··· MATERIALS PROVIDED

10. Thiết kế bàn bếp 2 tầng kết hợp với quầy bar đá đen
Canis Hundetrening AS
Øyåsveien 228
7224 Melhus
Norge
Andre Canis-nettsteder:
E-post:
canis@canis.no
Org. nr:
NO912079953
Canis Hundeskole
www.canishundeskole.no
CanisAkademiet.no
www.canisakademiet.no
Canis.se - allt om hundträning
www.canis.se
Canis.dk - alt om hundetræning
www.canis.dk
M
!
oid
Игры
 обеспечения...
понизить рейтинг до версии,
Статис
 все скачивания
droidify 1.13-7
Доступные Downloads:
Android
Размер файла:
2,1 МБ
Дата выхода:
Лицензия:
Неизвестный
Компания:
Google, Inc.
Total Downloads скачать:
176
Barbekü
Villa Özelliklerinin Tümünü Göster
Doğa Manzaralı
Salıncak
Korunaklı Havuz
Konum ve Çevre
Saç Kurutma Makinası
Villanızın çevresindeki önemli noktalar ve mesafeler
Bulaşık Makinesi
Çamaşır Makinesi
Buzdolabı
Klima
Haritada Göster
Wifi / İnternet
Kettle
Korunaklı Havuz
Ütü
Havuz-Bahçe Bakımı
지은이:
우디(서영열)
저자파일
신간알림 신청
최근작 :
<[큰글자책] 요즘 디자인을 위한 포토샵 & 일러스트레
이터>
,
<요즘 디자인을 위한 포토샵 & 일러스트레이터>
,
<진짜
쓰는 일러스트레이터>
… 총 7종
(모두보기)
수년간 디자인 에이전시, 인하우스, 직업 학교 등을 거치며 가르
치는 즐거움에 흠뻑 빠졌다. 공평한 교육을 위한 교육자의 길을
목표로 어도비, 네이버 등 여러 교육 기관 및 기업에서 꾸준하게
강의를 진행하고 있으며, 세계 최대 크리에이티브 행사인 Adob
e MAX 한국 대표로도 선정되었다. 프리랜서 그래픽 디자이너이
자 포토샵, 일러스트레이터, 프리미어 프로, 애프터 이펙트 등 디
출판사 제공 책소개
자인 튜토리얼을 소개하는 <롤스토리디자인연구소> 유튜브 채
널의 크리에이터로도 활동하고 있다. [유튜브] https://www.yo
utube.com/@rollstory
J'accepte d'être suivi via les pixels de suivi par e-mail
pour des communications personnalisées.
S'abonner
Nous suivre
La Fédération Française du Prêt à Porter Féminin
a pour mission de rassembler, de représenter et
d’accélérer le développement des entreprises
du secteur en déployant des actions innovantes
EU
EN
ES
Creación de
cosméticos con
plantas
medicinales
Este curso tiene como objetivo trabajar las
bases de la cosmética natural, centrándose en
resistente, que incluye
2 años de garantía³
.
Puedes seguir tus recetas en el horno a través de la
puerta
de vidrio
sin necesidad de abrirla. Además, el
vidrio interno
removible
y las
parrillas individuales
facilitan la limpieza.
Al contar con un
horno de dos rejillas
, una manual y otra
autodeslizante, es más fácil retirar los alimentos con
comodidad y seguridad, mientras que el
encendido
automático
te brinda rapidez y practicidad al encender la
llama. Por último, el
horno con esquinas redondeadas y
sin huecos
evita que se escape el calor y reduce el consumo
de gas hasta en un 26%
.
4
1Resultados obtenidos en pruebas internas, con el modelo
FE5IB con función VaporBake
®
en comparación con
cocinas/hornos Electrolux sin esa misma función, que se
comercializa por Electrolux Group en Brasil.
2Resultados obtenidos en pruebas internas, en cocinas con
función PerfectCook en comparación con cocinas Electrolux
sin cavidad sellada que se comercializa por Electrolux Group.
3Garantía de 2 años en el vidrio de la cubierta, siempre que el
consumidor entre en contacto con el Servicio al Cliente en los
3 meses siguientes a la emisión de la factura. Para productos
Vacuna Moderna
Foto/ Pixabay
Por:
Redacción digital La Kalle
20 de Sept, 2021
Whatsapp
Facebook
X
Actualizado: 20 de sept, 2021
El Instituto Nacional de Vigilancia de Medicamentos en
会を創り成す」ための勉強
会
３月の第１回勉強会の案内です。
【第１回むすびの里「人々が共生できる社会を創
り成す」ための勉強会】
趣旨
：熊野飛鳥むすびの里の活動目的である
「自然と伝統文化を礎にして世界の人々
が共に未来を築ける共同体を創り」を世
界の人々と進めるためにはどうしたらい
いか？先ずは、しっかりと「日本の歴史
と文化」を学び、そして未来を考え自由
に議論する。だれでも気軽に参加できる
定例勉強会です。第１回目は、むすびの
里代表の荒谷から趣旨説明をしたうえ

······
··· MATERIALS PROVIDED

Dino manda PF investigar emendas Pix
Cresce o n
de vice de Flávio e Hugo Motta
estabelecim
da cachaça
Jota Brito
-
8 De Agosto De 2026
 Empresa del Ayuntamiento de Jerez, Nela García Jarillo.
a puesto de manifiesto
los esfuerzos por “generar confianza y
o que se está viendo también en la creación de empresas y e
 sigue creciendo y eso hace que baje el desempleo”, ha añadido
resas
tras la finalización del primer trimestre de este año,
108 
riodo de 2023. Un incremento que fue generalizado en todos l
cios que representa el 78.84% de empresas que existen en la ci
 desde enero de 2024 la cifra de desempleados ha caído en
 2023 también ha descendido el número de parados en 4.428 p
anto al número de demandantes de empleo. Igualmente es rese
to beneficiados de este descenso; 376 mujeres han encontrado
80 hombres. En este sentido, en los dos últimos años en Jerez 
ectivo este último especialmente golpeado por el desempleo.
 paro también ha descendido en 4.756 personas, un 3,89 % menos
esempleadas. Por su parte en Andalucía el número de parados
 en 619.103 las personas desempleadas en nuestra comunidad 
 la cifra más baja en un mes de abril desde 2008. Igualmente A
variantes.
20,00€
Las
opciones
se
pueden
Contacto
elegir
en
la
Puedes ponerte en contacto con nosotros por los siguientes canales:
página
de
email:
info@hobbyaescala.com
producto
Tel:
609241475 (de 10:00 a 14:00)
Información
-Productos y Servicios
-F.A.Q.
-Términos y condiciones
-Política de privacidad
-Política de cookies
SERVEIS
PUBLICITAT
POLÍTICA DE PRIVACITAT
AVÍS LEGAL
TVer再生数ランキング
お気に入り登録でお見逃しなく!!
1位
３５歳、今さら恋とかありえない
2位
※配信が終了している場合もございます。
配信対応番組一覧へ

······
··· MATERIALS PROVIDED

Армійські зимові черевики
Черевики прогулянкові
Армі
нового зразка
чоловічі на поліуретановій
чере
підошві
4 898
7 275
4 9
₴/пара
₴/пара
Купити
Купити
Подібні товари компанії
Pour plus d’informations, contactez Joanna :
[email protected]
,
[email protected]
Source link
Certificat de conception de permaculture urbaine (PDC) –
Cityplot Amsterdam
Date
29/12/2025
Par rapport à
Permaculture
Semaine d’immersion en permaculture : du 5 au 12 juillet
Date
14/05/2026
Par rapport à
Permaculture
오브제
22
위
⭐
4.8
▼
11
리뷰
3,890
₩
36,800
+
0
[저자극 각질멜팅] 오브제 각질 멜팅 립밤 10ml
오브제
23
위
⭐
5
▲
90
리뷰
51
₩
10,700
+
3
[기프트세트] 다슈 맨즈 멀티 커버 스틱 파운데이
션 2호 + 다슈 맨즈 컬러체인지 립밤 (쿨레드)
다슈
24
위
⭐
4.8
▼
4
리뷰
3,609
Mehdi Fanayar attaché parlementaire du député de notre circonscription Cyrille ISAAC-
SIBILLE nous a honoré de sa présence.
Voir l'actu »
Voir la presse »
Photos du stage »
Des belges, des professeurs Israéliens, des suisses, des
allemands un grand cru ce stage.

······

WHAT TO PRODUCE:
All lines of the records above with the word "descendido" in them are to be copied.

RESPONSE TO THIS EXERCISE:
 2023 también ha descendido el número de parados en 4.428 p
 paro también ha descendido en 4.756 personas, un 3,89 % menos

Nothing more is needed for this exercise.